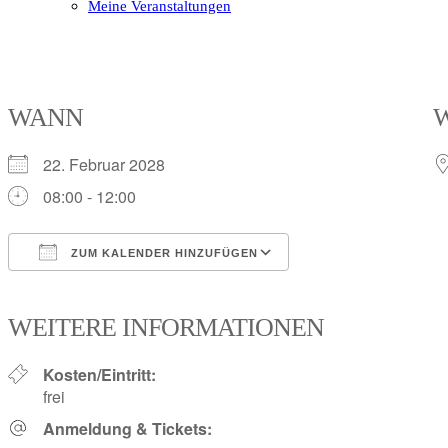
Meine Veranstaltungen
Open
Close
mobile
mobile
menu
menu
WANN
22. Februar 2028
08:00 - 12:00
ZUM KALENDER HINZUFÜGEN
ICS herunterladen
Google Kalender
iCalendar
Office 365
Outlook Live
WEITERE INFORMATIONEN
Kosten/Eintritt:
frei
Anmeldung & Tickets:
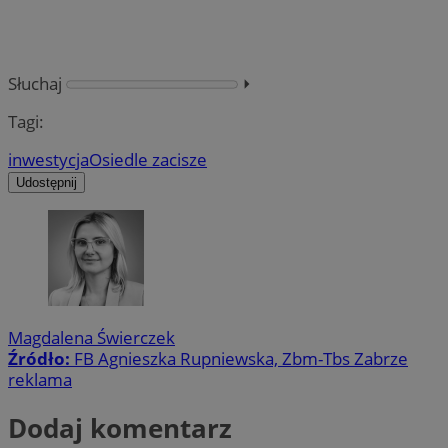
Słuchaj
⏵︎
Tagi:
inwestycja
Osiedle zacisze
Udostępnij
Magdalena Świerczek
Źródło:
FB Agnieszka Rupniewska, Zbm-Tbs Zabrze
reklama
Dodaj komentarz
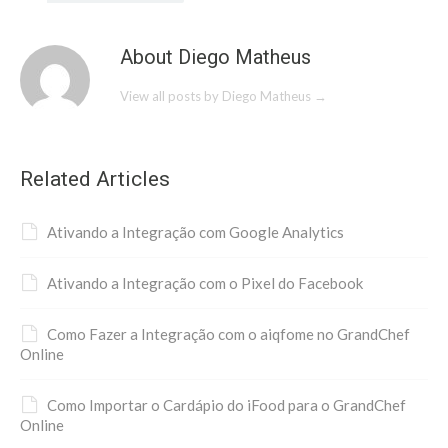
About Diego Matheus
View all posts by Diego Matheus
→
Related Articles
Ativando a Integração com Google Analytics
Ativando a Integração com o Pixel do Facebook
Como Fazer a Integração com o aiqfome no GrandChef
Online
Como Importar o Cardápio do iFood para o GrandChef
Online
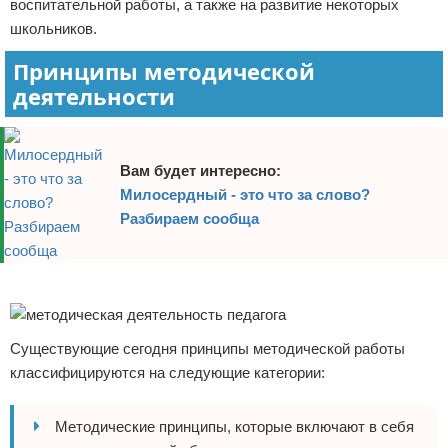
воспитательной работы, а также на развитие некоторых
школьников.
Принципы методической
деятельности
Вам будет интересно:
Милосердный - это что за слово?
Разбираем сообща
Реклама
Существующие сегодня принципы методической работы
классифицируются на следующие категории:
Методические принципы, которые включают в себя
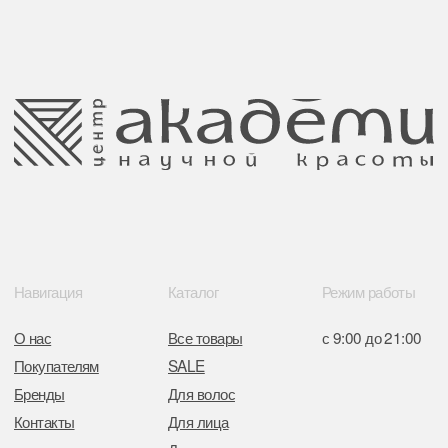
ООО Центр красоты “Академи”
Политика конфиденциальности
УНП: 192940578
Согласие на обработку персональных
Юридический адрес:
данных
220035 Республика Беларусь, г. Минск,
улица Гвардейская д. 14 пом. 39
Оплата и возврат
Обращение к руководтву
Отказ от рекламной рассылки
Поставщики
Свидетельство о регистрации выдано
Минским горисполкомом 11.07.2017
Интернет-магазин зарегистрирован
в Торговом реестре РБ
от 05.03.2026 №770900
Отдел торговли и услуг администрации
Центрального района Минска
+37517234 42 65
+37517272 53 46
Разработка сайта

● ● ● ● ● ● ●

**What the task requires**
Copy the listing verbatim, omitting images.

**Reply**
Meine Veranstaltungen
Open
Close
mobile
mobile
menu
menu
WANN
22. Februar 2028
08:00 - 12:00
ZUM KALENDER HINZUFÜGEN
ICS herunterladen
Google Kalender
iCalendar
Office 365
Outlook Live
WEITERE INFORMATIONEN
Kosten/Eintritt:
frei
Anmeldung & Tickets:
Słuchaj
⏵︎
Tagi:
inwestycja
Osiedle zacisze
Udostępnij
Magdalena Świerczek
Źródło:
FB Agnieszka Rupniewska, Zbm-Tbs Zabrze
reklama
Dodaj komentarz
About Diego Matheus
View all posts by Diego Matheus
→
Related Articles
Ativando a Integração com Google Analytics
Ativando a Integração com o Pixel do Facebook
Como Fazer a Integração com o aiqfome no GrandChef
Online
Como Importar o Cardápio do iFood para o GrandChef
Online
воспитательной работы, а также на развитие некоторых
школьников.
Принципы методической
деятельности
Вам будет интересно:
Милосердный - это что за слово?
Разбираем сообща
Реклама
Существующие сегодня принципы методической работы
классифицируются на следующие категории:
Методические принципы, которые включают в себя
ООО Центр красоты “Академи”
Политика конфиденциальности
УНП: 192940578
Согласие на обработку персональных
Юридический адрес:
данных
220035 Республика Беларусь, г. Минск,
улица Гвардейская д. 14 пом. 39
Оплата и возврат
Обращение к руководтву
Отказ от рекламной рассылки
Поставщики
Свидетельство о регистрации выдано
Минским горисполкомом 11.07.2017
Интернет-магазин зарегистрирован
в Торговом реестре РБ
от 05.03.2026 №770900
Отдел торговли и услуг администрации
Центрального района Минска
+37517234 42 65
+37517272 53 46
Разработка сайта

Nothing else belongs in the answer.